Hiç kimse bizi alternatifsiz sanmasın


Erdoğan ölümden korkuyor

KCK Yürütme Konseyi Üyesi Duran Kalkan: "Hiç kimse bizi alternatifsiz sanmasın."

KCK Yürütme Konseyi Üyesi Duran Kalkan, Abdullah Öcalan’ın "Ekim ortasına kadar bu iş bitmeli" dediğini hatırlatırken, "Bu olmazsa hiç kimse PKK’yı/Kürtleri alternatifsiz sanmasın. Bu tür olasılığa da hazır olmadığımızı sanmasın" dedi. Kalkan, Şırnak’ın Cizre İlçesi’nde görüntülenen PKK’lı ‘asayiş’ gruplarına ilişkin, Kürt kendini savunmayacak mı? Süreç ilerlerse Kürtler’in asayişleri de, polisleri de, savunma kuvvetleri de olacak. Bunlar sadece Türk’ün hakkı değildir" dedi.

Avrupa’da PKK çizgisinde yayın yapan ‘Özgür Politika’ gazetesinde röportajı yayınlanan PKK’nın üst düzey isimlerinden Duran Kalkan, Abdullah Öcalan’ın 21 Mark’ta Diyarbakır’daki Nevruz kutlamalarında ilan ettiği yeni süreçte bazı sıkıntı, problem ve zorluklar olduğunu anlatırken, "Çünkü amaçlar farklı, görüş ayrılıkları var. Bazılarının sandığı ya da ifade ettiği gibi öyle bir anlaşmayla yürümüyor. Yani önce neler yapılacak taraflar anlaşmış da ondan sonra böyle bir süreç gelişmiş değil" dedi. Kalkan, şöyle devam etti:

"Sadece çatışmanın durması, silahlar yerine fikir ve siyasetin devreye girmesi yönünde karşılıklı bir mutabakat, söz verme var. Bunun dışındaki demokratik siyasi mücadeleyle sorunların çözümünü ifade ediyor. Bu anlamda süreç daha karmaşık, daha kapsamlı bir mücadele süreci. O tür düşünceler sürecin bu karakterini yadsıyor, görmezden geliyor, dolayısıyla süreci muğlaklaştırıyor, anlamsız kılıyor. Sanki mücadelesiz bir biçimde de bu süreç yürüyecekmiş, sorunlar çözülecekmiş gibi bir algı yaratıyor. Yanlış, tehlikeli bir durum. Söyleyenlerin amaçlarından, gücünden, etkilerinden öte bu tür anlayışların özellikle halk üzerindeki etkisi tehlikelidir. Çünkü mücadeleden alıkoyar, duyarsız kılar; görev ve sorumluluklarına sahip çıkmaktan uzaklaştırır. Halk böyle olursa, devrimci demokratik güçler böyle olursa, süreci mücadelesiz yürüyen bir süreç sanırsa, dolayısıyla görev ve sorumluluklarının bilincinde olup onlara sahip çıkarak pratik çalışma yürütmezse süreci kim yürütecek? Mücadeleyi kim geliştirecek, çözümü kim yaratacak? Kimse yapamayacağına göre, o zaman bu yaklaşım baştan süreci başarısız kılıyor, tehlikeye itiyor. O nedenle de yaklaşımın kendisi çok çok tehlikelidir."

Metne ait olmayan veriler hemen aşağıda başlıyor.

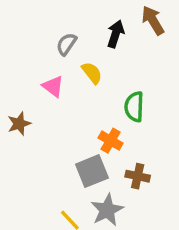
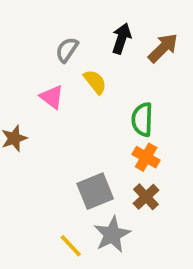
brown arrow: (153, 20) -> (163, 48), moved, turned 76
orange cross: (111, 141) -> (146, 157), moved
brown cross: (138, 176) -> (146, 197), turned 35

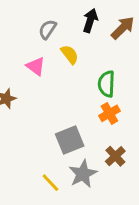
orange cross: (146, 157) -> (109, 113), turned 30
brown cross: (146, 197) -> (115, 156), moved

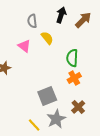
gray semicircle: (47, 29) -> (32, 21), turned -40

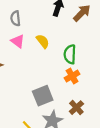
gray semicircle: (32, 21) -> (15, 18), moved
yellow semicircle: (47, 38) -> (43, 41), moved

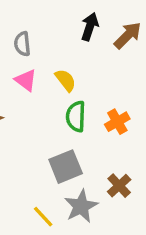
green semicircle: (70, 54) -> (76, 116), moved
orange cross: (72, 76) -> (117, 122), moved

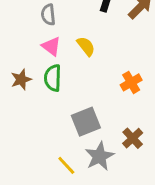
green semicircle: (76, 116) -> (53, 78), moved

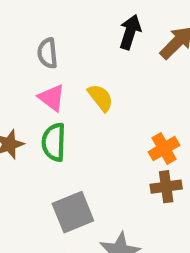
gray square: (86, 122) -> (73, 212), moved
brown cross: (133, 138) -> (166, 187), moved, turned 35

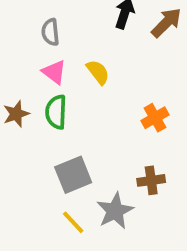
brown cross: (166, 187) -> (151, 180), moved

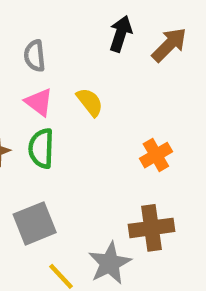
gray square: (73, 175) -> (35, 223), moved
brown cross: (151, 180) -> (152, 228), size x1.4

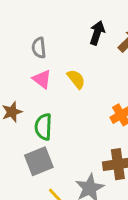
green semicircle: (41, 148) -> (43, 127), moved

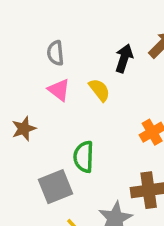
black arrow: (97, 33) -> (124, 58), moved
green semicircle: (43, 127) -> (84, 157), moved

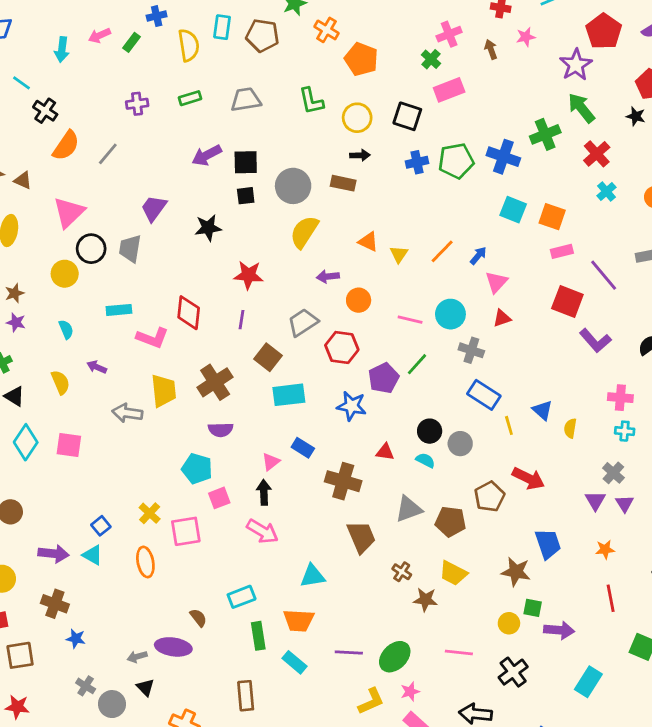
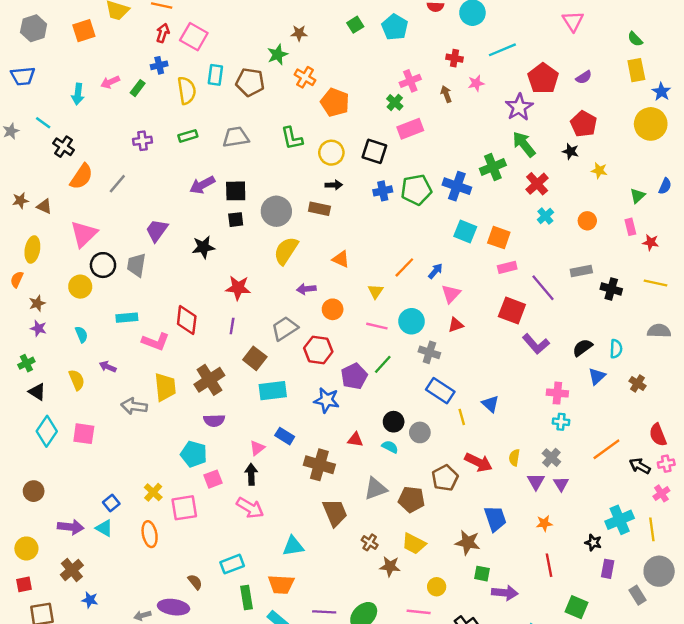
yellow triangle: (399, 254) -> (376, 291), moved
yellow semicircle: (570, 428) -> (514, 458), moved
brown cross: (55, 604) -> (72, 570), turned 30
yellow circle: (509, 623) -> (437, 587), moved

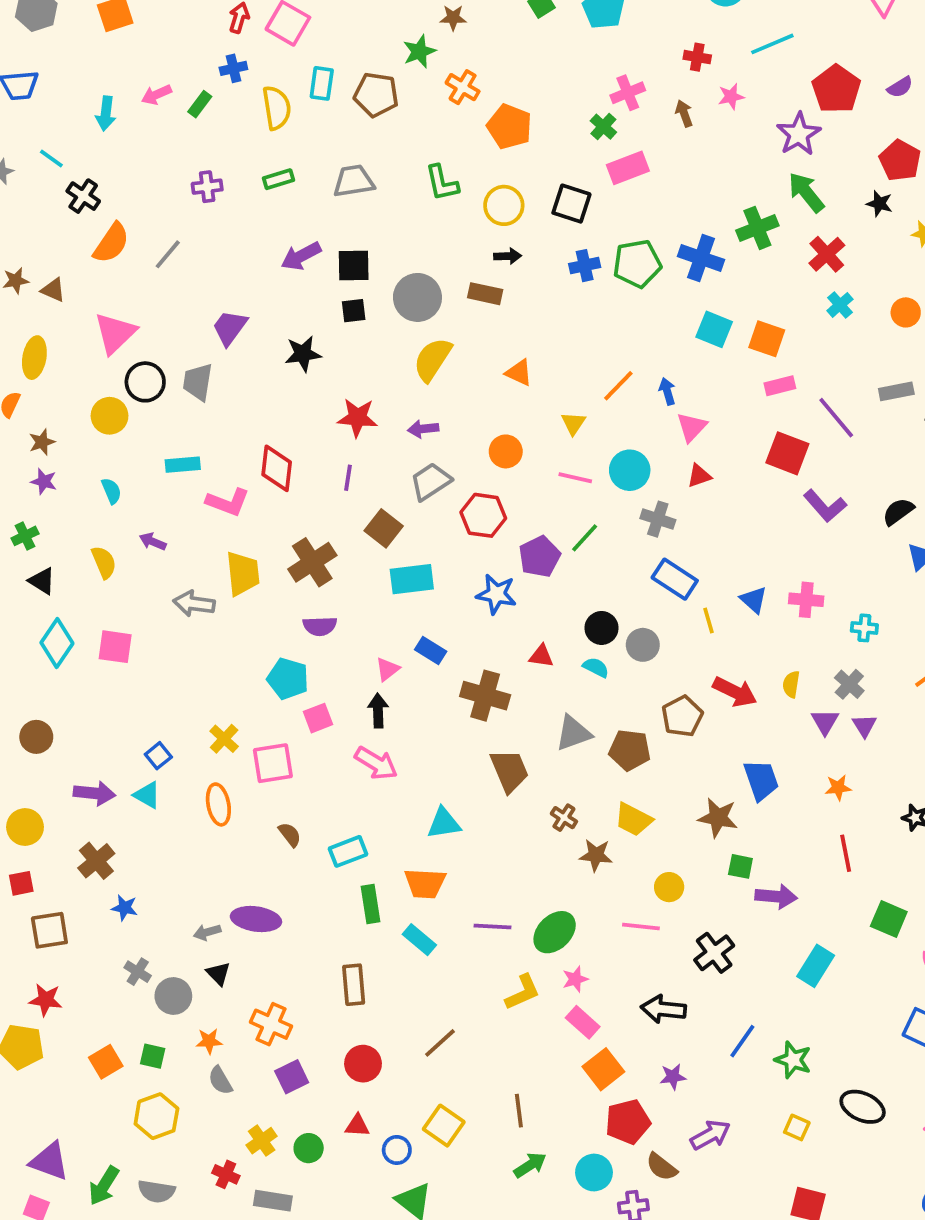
blue arrow: (435, 271) -> (667, 391), turned -56
purple arrow: (306, 289) -> (423, 429), moved
pink cross: (557, 393) -> (806, 600), moved
brown semicircle: (195, 582) -> (290, 835), moved

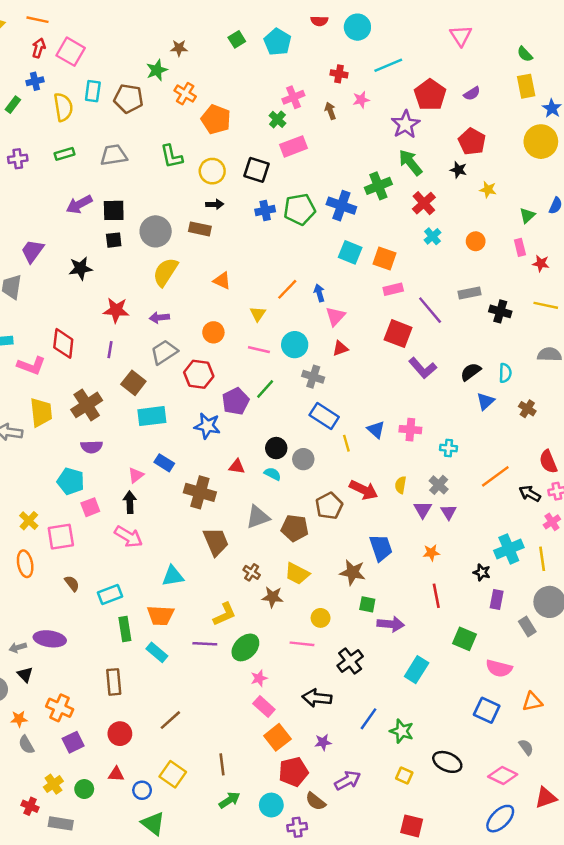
yellow L-shape: (523, 992) -> (225, 614), moved

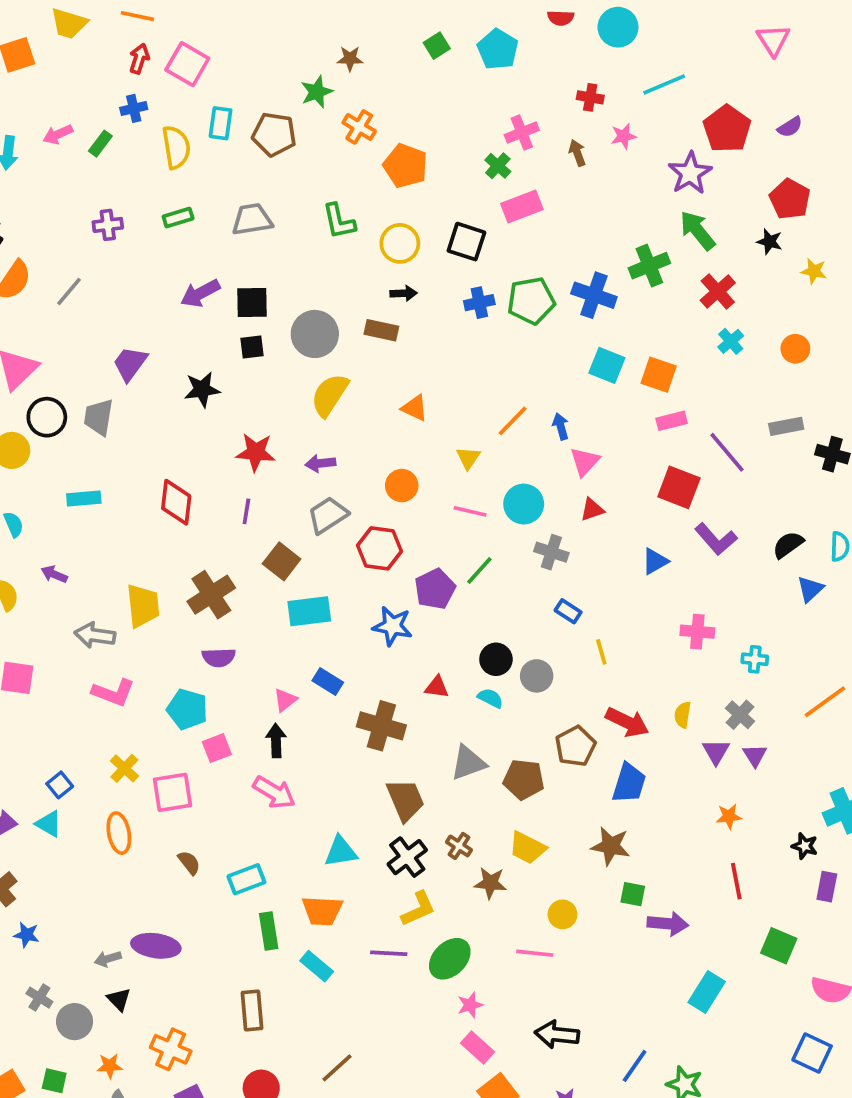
pink L-shape: (31, 366) -> (113, 693), moved
blue rectangle: (324, 416) -> (568, 611), size x0.6
blue triangle: (376, 430) -> (655, 561), moved, turned 48
blue trapezoid: (381, 548) -> (629, 783), moved, turned 36
black cross: (350, 661) -> (407, 857), moved

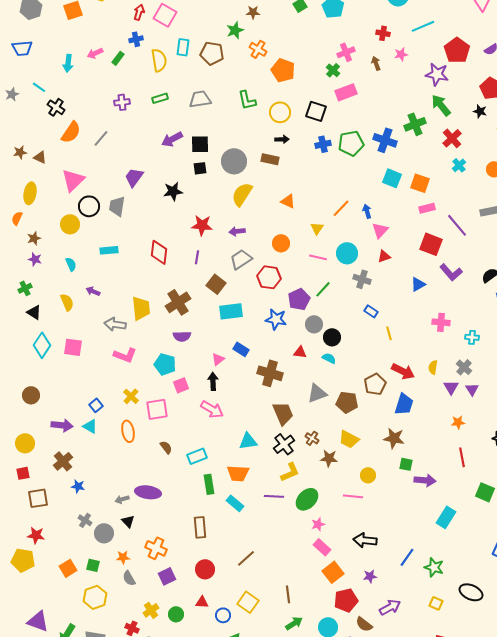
purple star: (690, 173) -> (437, 74), turned -30
gray circle: (537, 676) -> (314, 324), moved

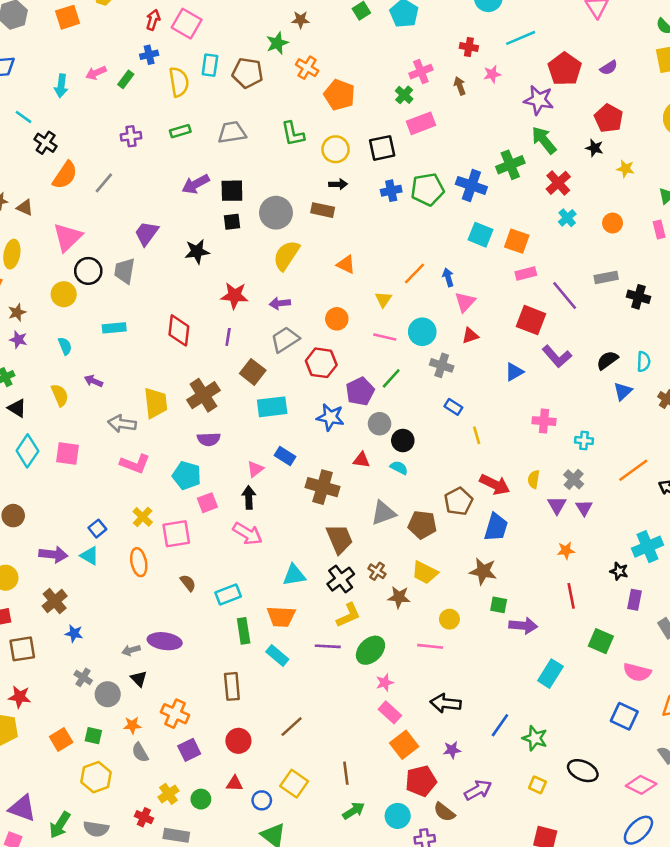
black square: (316, 111) -> (382, 148), turned -30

PKK’nın Kürt sorununun çözümü ve Türkiye’nin demokratikleşmesi açısından kilit konumda olduğunu ifade ederken, "Kilit kaybederse herkes kaybeder" dedi. Duran Kalkan, herkesin gerçekçi olması gerektiğini anlatırken, 21 Mart’taki Nevruz ile ilan edilen çözüm sürecinin 1’inci aşamasında Haziran ayı başına kadar çatışmasızlığın, Haziran ayı başından 2013’ün sonuna kadar ‘Demokratikleşme’ aşamasının tamamlanması ve son aşamada ‘Normalleşmenin’ öngörüldüğünü söyledi. Kalkan, "Bu iki aşamanın başarısından sonra başlayacak ve kalıcı çözümün her iki taraf açısından da netleşmesiyle gündeme girecekti. Üçüncü aşama için herhangi bir zaman dilimi belirtilmiyordu; zamanı, koşulları belirler denilmişti" dedi.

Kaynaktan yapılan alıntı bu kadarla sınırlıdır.